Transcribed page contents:
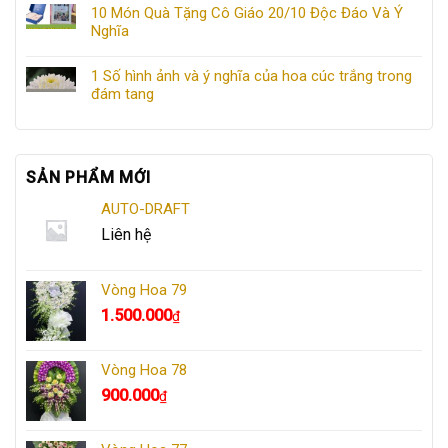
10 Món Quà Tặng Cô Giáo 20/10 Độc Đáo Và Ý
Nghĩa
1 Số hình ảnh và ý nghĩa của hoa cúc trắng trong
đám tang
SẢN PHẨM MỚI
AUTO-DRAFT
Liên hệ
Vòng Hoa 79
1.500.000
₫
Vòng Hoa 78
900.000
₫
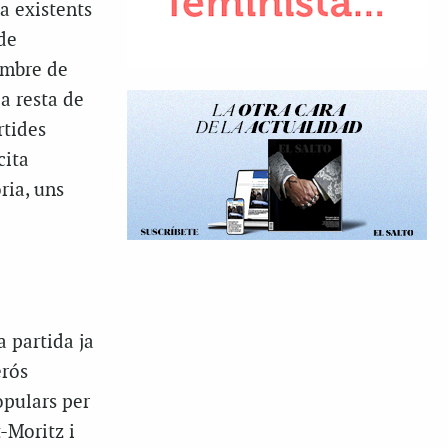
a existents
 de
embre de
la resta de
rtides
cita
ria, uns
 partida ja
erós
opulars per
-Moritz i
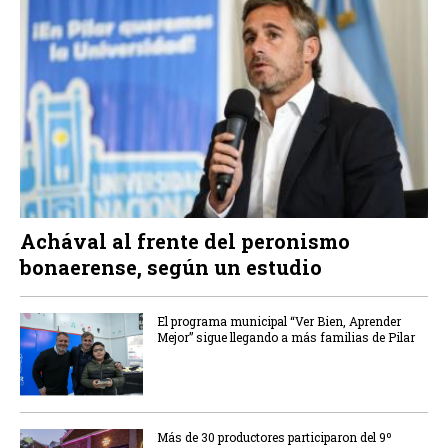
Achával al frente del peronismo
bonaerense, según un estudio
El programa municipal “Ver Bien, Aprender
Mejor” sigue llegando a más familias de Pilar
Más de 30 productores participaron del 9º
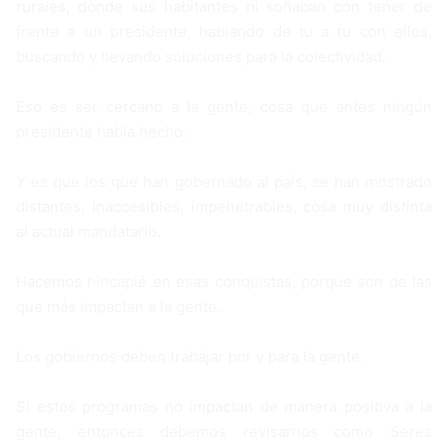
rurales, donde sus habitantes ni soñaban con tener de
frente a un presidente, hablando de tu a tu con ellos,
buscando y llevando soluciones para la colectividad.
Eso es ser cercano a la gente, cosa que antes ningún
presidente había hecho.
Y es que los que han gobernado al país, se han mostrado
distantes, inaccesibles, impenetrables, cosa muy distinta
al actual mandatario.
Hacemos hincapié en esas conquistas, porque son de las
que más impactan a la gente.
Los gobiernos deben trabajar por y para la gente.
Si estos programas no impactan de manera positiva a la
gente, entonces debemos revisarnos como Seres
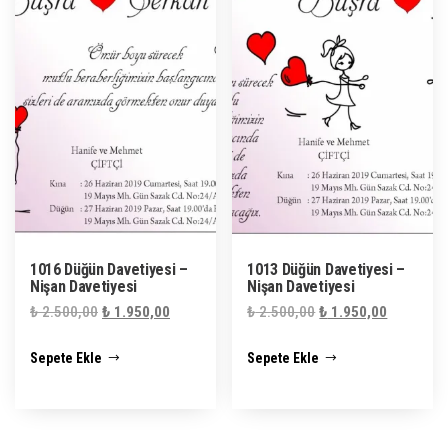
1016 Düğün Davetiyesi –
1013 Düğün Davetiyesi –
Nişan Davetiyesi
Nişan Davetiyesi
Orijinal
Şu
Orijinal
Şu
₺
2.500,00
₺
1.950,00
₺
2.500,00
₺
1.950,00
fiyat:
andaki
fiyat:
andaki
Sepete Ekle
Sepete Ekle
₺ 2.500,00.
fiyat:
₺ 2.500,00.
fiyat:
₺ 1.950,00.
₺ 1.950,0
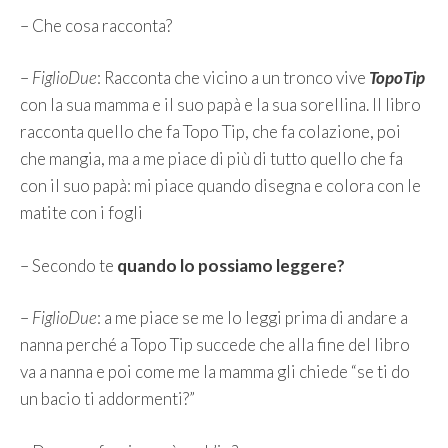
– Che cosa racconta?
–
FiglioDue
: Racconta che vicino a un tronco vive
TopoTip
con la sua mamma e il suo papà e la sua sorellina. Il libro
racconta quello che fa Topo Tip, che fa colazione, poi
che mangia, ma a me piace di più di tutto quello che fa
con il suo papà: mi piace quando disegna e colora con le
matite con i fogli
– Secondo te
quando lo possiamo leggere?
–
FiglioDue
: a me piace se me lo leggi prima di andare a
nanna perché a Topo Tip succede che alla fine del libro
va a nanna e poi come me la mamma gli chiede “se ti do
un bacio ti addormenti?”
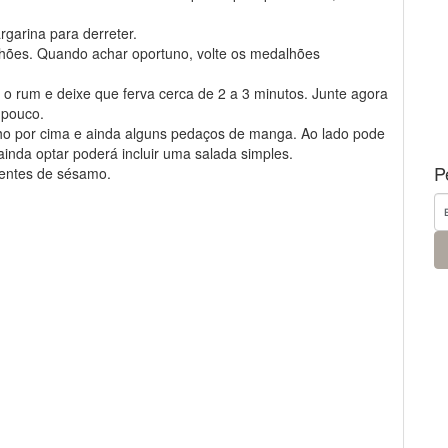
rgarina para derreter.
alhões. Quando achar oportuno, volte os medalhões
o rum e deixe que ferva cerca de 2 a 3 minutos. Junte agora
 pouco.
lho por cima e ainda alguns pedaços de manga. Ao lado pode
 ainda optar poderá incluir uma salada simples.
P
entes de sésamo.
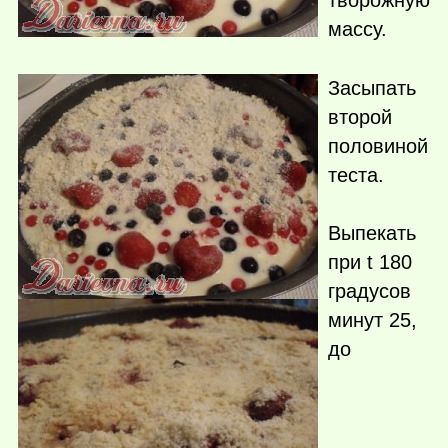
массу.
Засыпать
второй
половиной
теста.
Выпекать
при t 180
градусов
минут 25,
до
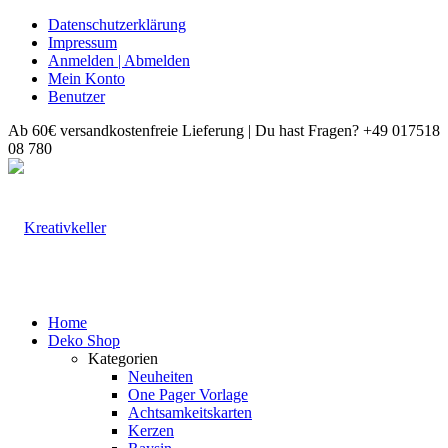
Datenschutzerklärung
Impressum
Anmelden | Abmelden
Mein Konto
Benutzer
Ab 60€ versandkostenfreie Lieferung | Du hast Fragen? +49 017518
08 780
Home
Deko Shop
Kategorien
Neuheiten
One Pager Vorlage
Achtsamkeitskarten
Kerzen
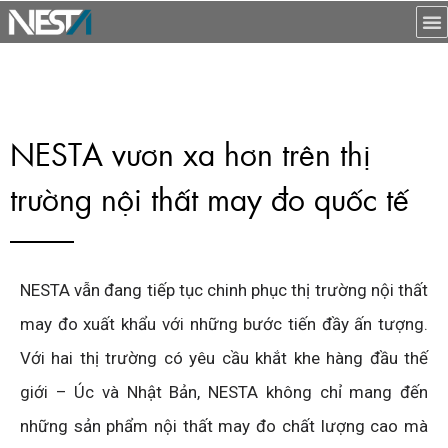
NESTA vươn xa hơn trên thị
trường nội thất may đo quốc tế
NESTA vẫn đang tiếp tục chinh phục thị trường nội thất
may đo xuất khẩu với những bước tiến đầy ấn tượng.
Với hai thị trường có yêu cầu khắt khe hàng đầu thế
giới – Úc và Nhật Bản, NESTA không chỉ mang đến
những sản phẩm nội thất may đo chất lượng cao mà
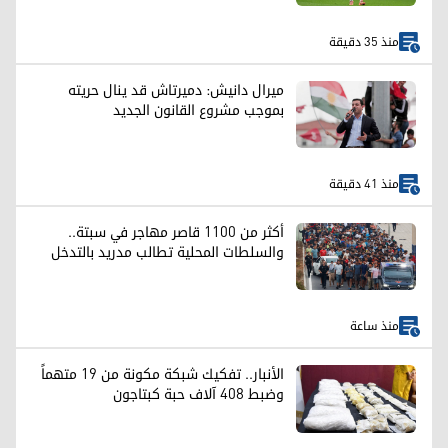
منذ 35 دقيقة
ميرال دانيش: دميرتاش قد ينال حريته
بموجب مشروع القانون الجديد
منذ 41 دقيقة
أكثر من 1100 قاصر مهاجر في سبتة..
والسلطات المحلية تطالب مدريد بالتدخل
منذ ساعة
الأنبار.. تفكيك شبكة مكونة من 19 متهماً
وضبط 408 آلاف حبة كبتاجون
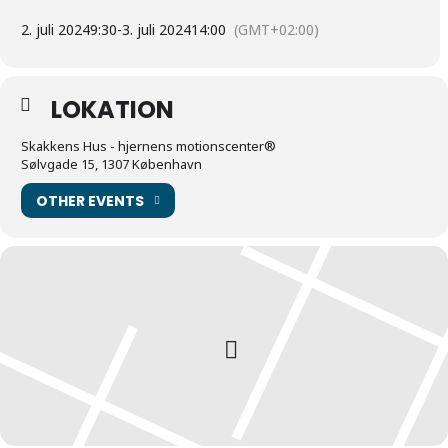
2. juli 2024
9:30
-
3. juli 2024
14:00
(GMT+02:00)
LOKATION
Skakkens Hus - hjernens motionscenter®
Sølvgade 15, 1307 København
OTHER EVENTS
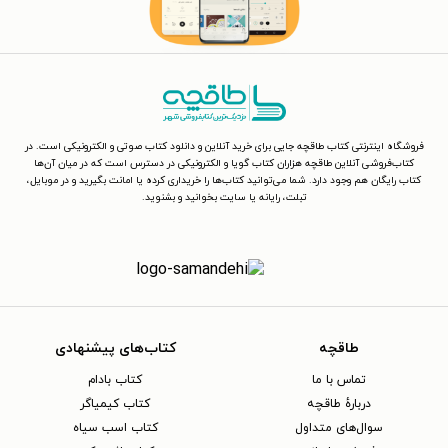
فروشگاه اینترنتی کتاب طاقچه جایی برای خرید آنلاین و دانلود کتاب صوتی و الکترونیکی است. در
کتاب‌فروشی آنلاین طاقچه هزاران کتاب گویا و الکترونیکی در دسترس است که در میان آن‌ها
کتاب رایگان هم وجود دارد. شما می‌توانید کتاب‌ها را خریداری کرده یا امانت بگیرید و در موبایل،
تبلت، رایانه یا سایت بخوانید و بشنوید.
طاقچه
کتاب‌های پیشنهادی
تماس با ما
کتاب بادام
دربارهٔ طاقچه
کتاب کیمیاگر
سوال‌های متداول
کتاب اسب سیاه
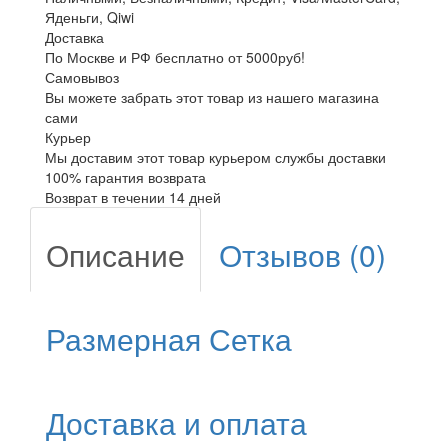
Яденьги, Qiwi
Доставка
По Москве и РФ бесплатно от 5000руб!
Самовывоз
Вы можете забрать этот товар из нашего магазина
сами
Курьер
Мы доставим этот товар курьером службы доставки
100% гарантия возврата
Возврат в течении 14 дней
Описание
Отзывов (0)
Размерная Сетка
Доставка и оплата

Directions
Repeat the data above in full and exactly. Omit every image.

Task answer
10 Món Quà Tặng Cô Giáo 20/10 Độc Đáo Và Ý
Nghĩa
1 Số hình ảnh và ý nghĩa của hoa cúc trắng trong
đám tang
SẢN PHẨM MỚI
AUTO-DRAFT
Liên hệ
Vòng Hoa 79
1.500.000
₫
Vòng Hoa 78
900.000
₫
a existents
 de
embre de
la resta de
rtides
cita
ria, uns
 partida ja
erós
opulars per
-Moritz i
Achával al frente del peronismo
bonaerense, según un estudio
El programa municipal “Ver Bien, Aprender
Mejor” sigue llegando a más familias de Pilar
Más de 30 productores participaron del 9º
rurales, donde sus habitantes ni soñaban con tener de
frente a un presidente, hablando de tu a tu con ellos,
buscando y llevando soluciones para la colectividad.
Eso es ser cercano a la gente, cosa que antes ningún
presidente había hecho.
Y es que los que han gobernado al país, se han mostrado
distantes, inaccesibles, impenetrables, cosa muy distinta
al actual mandatario.
Hacemos hincapié en esas conquistas, porque son de las
que más impactan a la gente.
Los gobiernos deben trabajar por y para la gente.
Si estos programas no impactan de manera positiva a la
gente, entonces debemos revisarnos como Seres
1016 Düğün Davetiyesi –
1013 Düğün Davetiyesi –
Nişan Davetiyesi
Nişan Davetiyesi
Orijinal
Şu
Orijinal
Şu
₺
2.500,00
₺
1.950,00
₺
2.500,00
₺
1.950,00
fiyat:
andaki
fiyat:
andaki
Sepete Ekle
Sepete Ekle
₺ 2.500,00.
fiyat:
₺ 2.500,00.
fiyat:
₺ 1.950,00.
₺ 1.950,0
– Che cosa racconta?
–
FiglioDue
: Racconta che vicino a un tronco vive
TopoTip
con la sua mamma e il suo papà e la sua sorellina. Il libro
racconta quello che fa Topo Tip, che fa colazione, poi
che mangia, ma a me piace di più di tutto quello che fa
con il suo papà: mi piace quando disegna e colora con le
matite con i fogli
– Secondo te
quando lo possiamo leggere?
–
FiglioDue
: a me piace se me lo leggi prima di andare a
nanna perché a Topo Tip succede che alla fine del libro
va a nanna e poi come me la mamma gli chiede “se ti do
un bacio ti addormenti?”
rgarina para derreter.
alhões. Quando achar oportuno, volte os medalhões
o rum e deixe que ferva cerca de 2 a 3 minutos. Junte agora
 pouco.
lho por cima e ainda alguns pedaços de manga. Ao lado pode
 ainda optar poderá incluir uma salada simples.
P
entes de sésamo.
массу.
Засыпать
второй
половиной
теста.
Выпекать
при t 180
градусов
минут 25,
до
Datenschutzerklärung
Impressum
Anmelden | Abmelden
Mein Konto
Benutzer
Ab 60€ versandkostenfreie Lieferung | Du hast Fragen? +49 017518
08 780
Home
Deko Shop
Kategorien
Neuheiten
One Pager Vorlage
Achtsamkeitskarten
Kerzen
NESTA vươn xa hơn trên thị
trường nội thất may đo quốc tế
NESTA vẫn đang tiếp tục chinh phục thị trường nội thất
may đo xuất khẩu với những bước tiến đầy ấn tượng.
Với hai thị trường có yêu cầu khắt khe hàng đầu thế
giới – Úc và Nhật Bản, NESTA không chỉ mang đến
những sản phẩm nội thất may đo chất lượng cao mà
منذ 35 دقيقة
ميرال دانيش: دميرتاش قد ينال حريته
بموجب مشروع القانون الجديد
منذ 41 دقيقة
أكثر من 1100 قاصر مهاجر في سبتة..
والسلطات المحلية تطالب مدريد بالتدخل
منذ ساعة
الأنبار.. تفكيك شبكة مكونة من 19 متهماً
وضبط 408 آلاف حبة كبتاجون
2. juli 2024
9:30
-
3. juli 2024
14:00
(GMT+02:00)
LOKATION
Skakkens Hus - hjernens motionscenter®
Sølvgade 15, 1307 København
OTHER EVENTS
فروشگاه اینترنتی کتاب طاقچه جایی برای خرید آنلاین و دانلود کتاب صوتی و الکترونیکی است. در
کتاب‌فروشی آنلاین طاقچه هزاران کتاب گویا و الکترونیکی در دسترس است که در میان آن‌ها
کتاب رایگان هم وجود دارد. شما می‌توانید کتاب‌ها را خریداری کرده یا امانت بگیرید و در موبایل،
تبلت، رایانه یا سایت بخوانید و بشنوید.
طاقچه
کتاب‌های پیشنهادی
تماس با ما
کتاب بادام
دربارهٔ طاقچه
کتاب کیمیاگر
سوال‌های متداول
کتاب اسب سیاه
Яденьги, Qiwi
Доставка
По Москве и РФ бесплатно от 5000руб!
Самовывоз
Вы можете забрать этот товар из нашего магазина
сами
Курьер
Мы доставим этот товар курьером службы доставки
100% гарантия возврата
Возврат в течении 14 дней
Описание
Отзывов (0)
Размерная Сетка
Доставка и оплата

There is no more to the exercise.